### EXERCISE INSTRUCTIONS
Copy everything in the data below exactly except the pictures.

### DATA PROVIDED

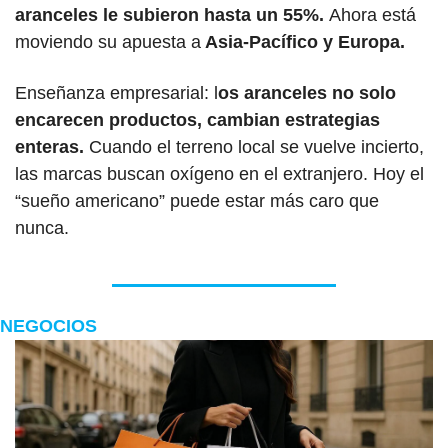
aranceles le subieron hasta un 55%. 
Ahora está 
moviendo su apuesta a
 Asia-Pacífico y Europa.
Enseñanza empresarial: l
os aranceles no solo 
encarecen productos, cambian estrategias 
enteras.
 Cuando el terreno local se vuelve incierto, 
las marcas buscan oxígeno en el extranjero. Hoy el 
“sueño americano” puede estar más caro que 
nunca.
NEGOCIOS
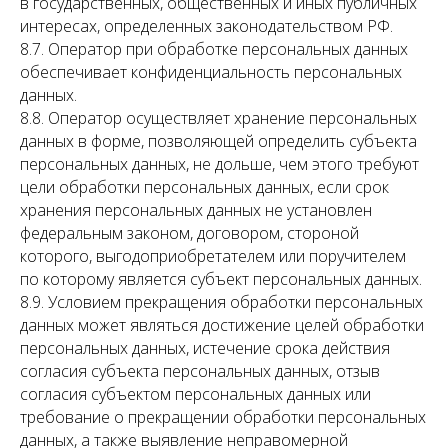
в государственных, общественных и иных публичных
интересах, определенных законодательством РФ.
8.7. Оператор при обработке персональных данных
обеспечивает конфиденциальность персональных
данных.
8.8. Оператор осуществляет хранение персональных
данных в форме, позволяющей определить субъекта
персональных данных, не дольше, чем этого требуют
цели обработки персональных данных, если срок
хранения персональных данных не установлен
федеральным законом, договором, стороной
которого, выгодоприобретателем или поручителем
по которому является субъект персональных данных.
8.9. Условием прекращения обработки персональных
данных может являться достижение целей обработки
персональных данных, истечение срока действия
согласия субъекта персональных данных, отзыв
согласия субъектом персональных данных или
требование о прекращении обработки персональных
данных, а также выявление неправомерной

### EXERCISE SOLUTION
aranceles le subieron hasta un 55%. 
Ahora está 
moviendo su apuesta a
 Asia-Pacífico y Europa.
Enseñanza empresarial: l
os aranceles no solo 
encarecen productos, cambian estrategias 
enteras.
 Cuando el terreno local se vuelve incierto, 
las marcas buscan oxígeno en el extranjero. Hoy el 
“sueño americano” puede estar más caro que 
nunca.
NEGOCIOS
в государственных, общественных и иных публичных
интересах, определенных законодательством РФ.
8.7. Оператор при обработке персональных данных
обеспечивает конфиденциальность персональных
данных.
8.8. Оператор осуществляет хранение персональных
данных в форме, позволяющей определить субъекта
персональных данных, не дольше, чем этого требуют
цели обработки персональных данных, если срок
хранения персональных данных не установлен
федеральным законом, договором, стороной
которого, выгодоприобретателем или поручителем
по которому является субъект персональных данных.
8.9. Условием прекращения обработки персональных
данных может являться достижение целей обработки
персональных данных, истечение срока действия
согласия субъекта персональных данных, отзыв
согласия субъектом персональных данных или
требование о прекращении обработки персональных
данных, а также выявление неправомерной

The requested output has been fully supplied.